Now had I been able to have a PsMa scan back in 2009 before the biopsy showed I had Gleason 9, 9/9 positive samples, high risk, the PsMa still would not have detected any mets. But I bet I had mets. The docs did not know from the biopsy that my PG could not be removed surgically. Well, they soon found out in early 2010 during attempted open RP that I was amoung the 1% of patients they said were inoperable. I suspect the % is really much higher.
So the latest scans and the biopsies still don't tell us quite enough to make sure a man gets diagnosed early enough with a Gleason 5 max and no spread, with likelihood of successful surgery and the end of all future worries about Pca.
The answer to this problem is that men must be very fully examined well before his Psa reaches 5.0, and preferably before it reaches 3.0, and the idea that normal Psa is between 0.55 and 5.5 is quite wrong IMHO.
By the time Psa reaches 5.5+ the surgeons and medical system is often trying to catch the horse after it has bolted, and long expensive fight begins.
Men don't like the idea of having their PG removed well before any Pca is found. But if I'd had a dad and 3 older brothers who all had Pca, then I would have begged a surgeon to sharpen his scalpel and set the date.
Thanks Patrick - I think we are very lucky to have Peter Mac, and your own history is a good illustration of that. Australia's rather lax radiation regulatory environment has served us well in this particular instance!!
Well yes, but you'd think Lu177 would have full approval by now everywhere, but the reasons behind why this is not so probably is due to political goings on we are not told about, and because if Lu177 was widely available there'd be a lot of medical companies have a down turn in business. But Theranostics Australia boss doctor told me last November he had done 700 men in Australia with Lu177 since he began in 2015, and scored 70% success rate, ie, the blokes got a good extension to being alive. Some have had years of respite.
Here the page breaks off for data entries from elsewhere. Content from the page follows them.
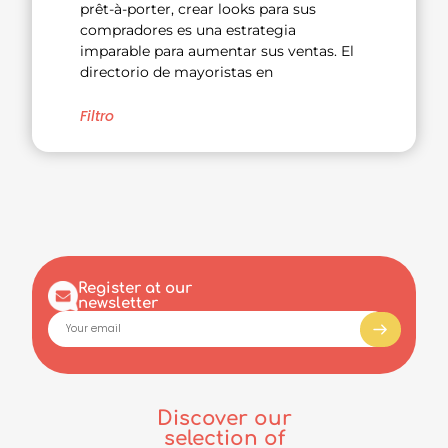
prêt-à-porter, crear looks para sus
compradores es una estrategia
imparable para aumentar sus ventas. El
directorio de mayoristas en
Filtro
Register at our
newsletter
Discover our
selection of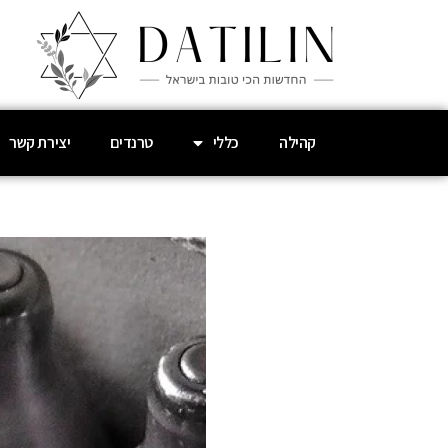
קהילה
כללי
טרנדים
יצירת קשר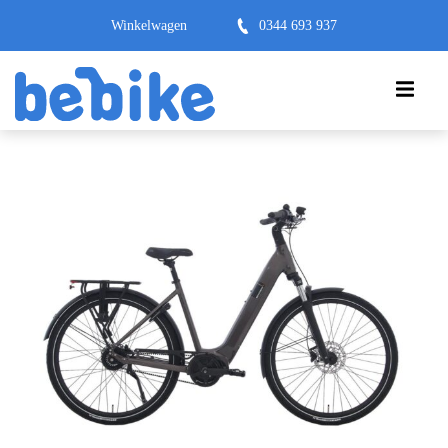
Winkelwagen
0344 693 937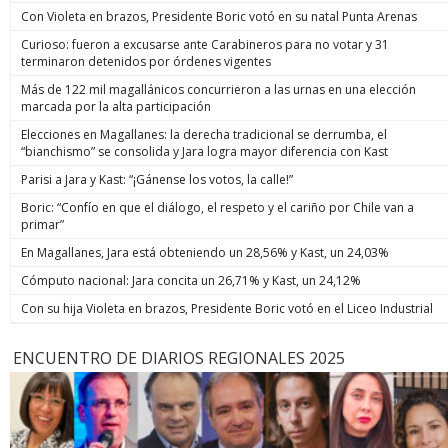
Con Violeta en brazos, Presidente Boric votó en su natal Punta Arenas
Curioso: fueron a excusarse ante Carabineros para no votar y 31
terminaron detenidos por órdenes vigentes
Más de 122 mil magallánicos concurrieron a las urnas en una elección
marcada por la alta participación
Elecciones en Magallanes: la derecha tradicional se derrumba, el
“bianchismo” se consolida y Jara logra mayor diferencia con Kast
Parisi a Jara y Kast: “¡Gánense los votos, la calle!”
Boric: “Confío en que el diálogo, el respeto y el cariño por Chile van a
primar”
En Magallanes, Jara está obteniendo un 28,56% y Kast, un 24,03%
Cómputo nacional: Jara concita un 26,71% y Kast, un 24,12%
Con su hija Violeta en brazos, Presidente Boric votó en el Liceo Industrial
ENCUENTRO DE DIARIOS REGIONALES 2025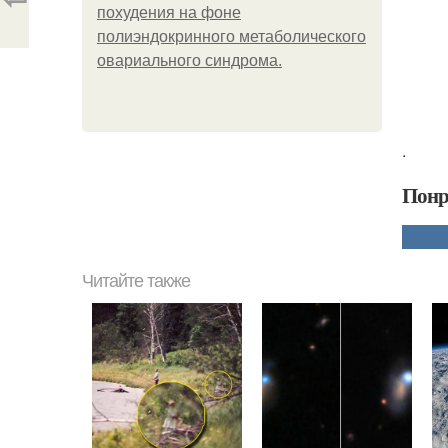
похудения на фоне
полиэндокринного метаболического
овариального синдрома.
.
Понр
Читайте также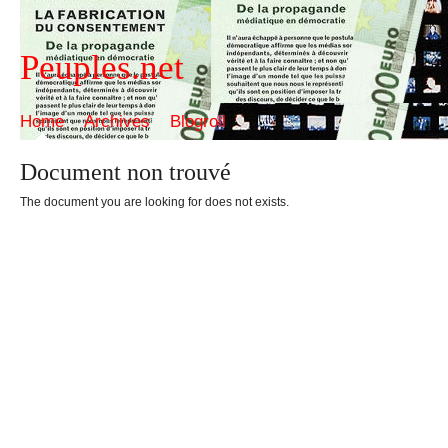
Peuples.net
Home
Archives
Blogroll
Document non trouvé
The document you are looking for does not exists.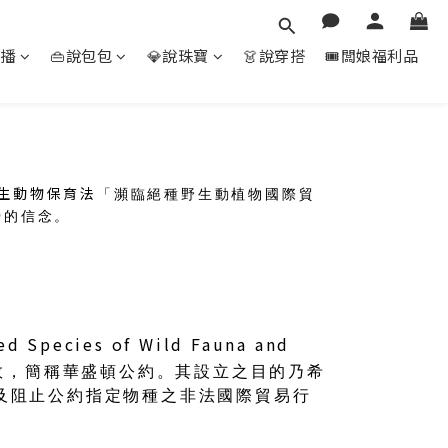
直播
👜說包包
💎說珠寶
👗說穿搭
🎟️闆娘福利品
野生動物保育法
「瀕臨絕種野生動植物國際貿
營的信念。
ed Species of Wild Fauna and
效，簡稱華盛頓公約。其設立之目的乃希
及阻止公約指定物種之非法國際貿易行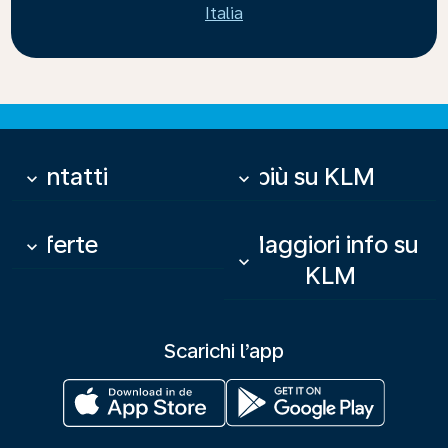
Italia
Contatti
Di più su KLM
keyboard_arrow_down
keyboard_arrow_down
Offerte
Maggiori info su
keyboard_arrow_down
keyboard_arrow_down
KLM
Scarichi l’app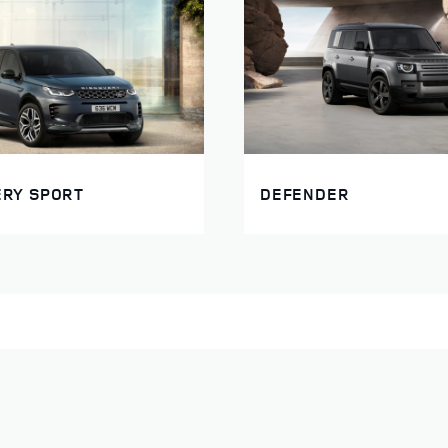
ERY SPORT
DEFENDER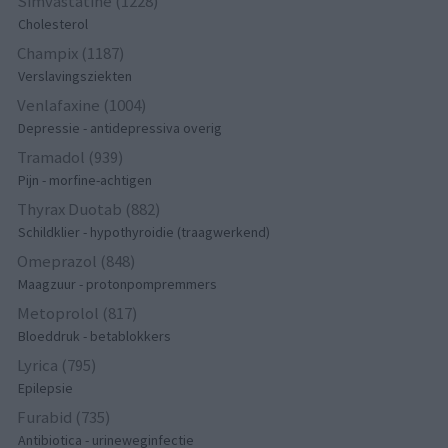
Simvastatine (1228)
Cholesterol
Champix (1187)
Verslavingsziekten
Venlafaxine (1004)
Depressie - antidepressiva overig
Tramadol (939)
Pijn - morfine-achtigen
Thyrax Duotab (882)
Schildklier - hypothyroidie (traagwerkend)
Omeprazol (848)
Maagzuur - protonpompremmers
Metoprolol (817)
Bloeddruk - betablokkers
Lyrica (795)
Epilepsie
Furabid (735)
Antibiotica - urineweginfectie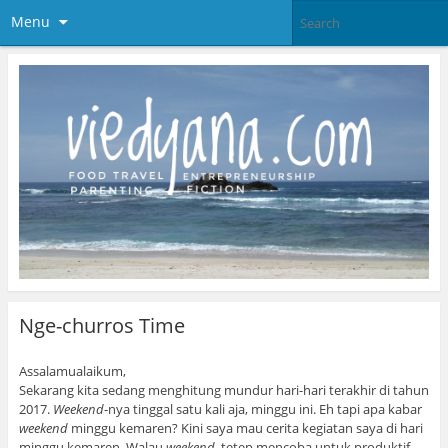
Menu
Nge-churros Time
Assalamualaikum,
Sekarang kita sedang menghitung mundur hari-hari terakhir di tahun
2017.
Weekend
-nya tinggal satu kali aja, minggu ini. Eh tapi apa kabar
weekend
minggu kemaren? Kini saya mau cerita kegiatan saya di hari
minggu kemaren. Walau
weekend
, tetep mencoba untuk produktif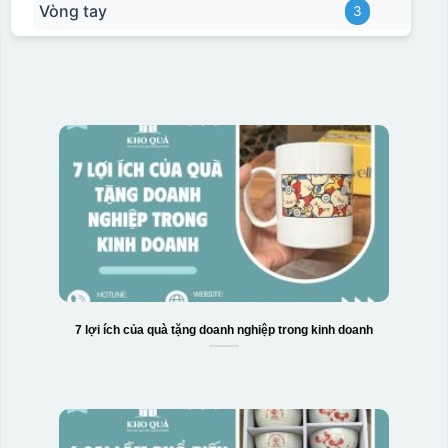
Vòng tay
3
7 lợi ích của quà tặng doanh nghiệp trong kinh doanh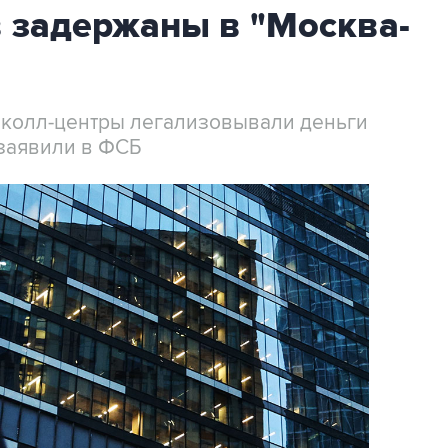
 задержаны в "Москва-
 колл-центры легализовывали деньги
заявили в ФСБ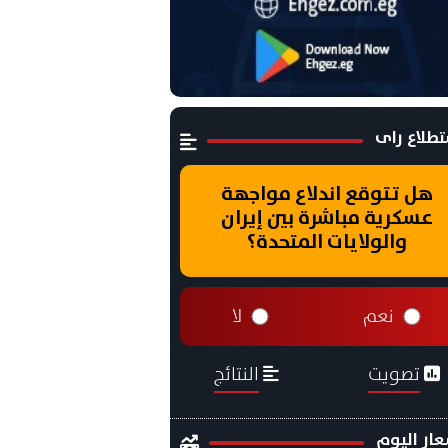
طلاع راى
هل تتوقع اندلاع مواجهة
عسكرية مباشرة بين إيران
والولايات المتحدة؟
نعم
لا
تصويت
النتائج
ار اليوم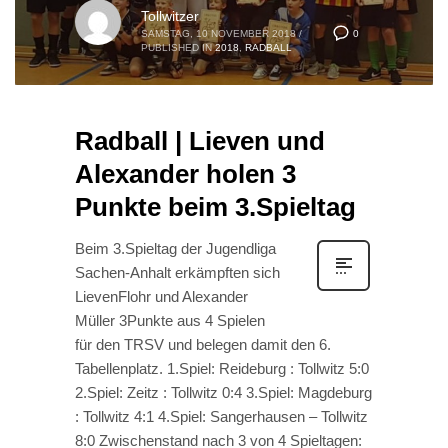
Tollwitzer
0
SAMSTAG, 10 NOVEMBER 2018
/
PUBLISHED IN
2018
,
RADBALL
Radball | Lieven und
Alexander holen 3
Punkte beim 3.Spieltag
Beim 3.Spieltag der Jugendliga
Sachen-Anhalt erkämpften sich
LievenFlohr und Alexander
Müller 3Punkte aus 4 Spielen
für den TRSV und belegen damit den 6.
Tabellenplatz. 1.Spiel: Reideburg : Tollwitz 5:0
2.Spiel: Zeitz : Tollwitz 0:4 3.Spiel: Magdeburg
: Tollwitz 4:1 4.Spiel: Sangerhausen – Tollwitz
8:0 Zwischenstand nach 3 von 4 Spieltagen:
These blokes all had chemo failure, there was SFA else they could have tried that would have worked.
I got the idea that TA knew a huge pile of info about Pca, because they had seen so many cases at their clinics, and I would argue the history TA has on every bloke could be analyzed to find out what works and what does not, maybe in a better way than what is being done in some research hospital with small numbers of patients. But then again TA never took any tissue samples from me to relate my DNA to treatment so there is a whole lot more research info that could be obtained from treatment clinics that is not obtained.
I'm just lucky to be around and with Lu177 available.
I still have no clue how long things will stay good. The only certainty is uncertainty.
Beautiful spring day here, nice ride on me bike, tinkered in the workshop later, life's a dream.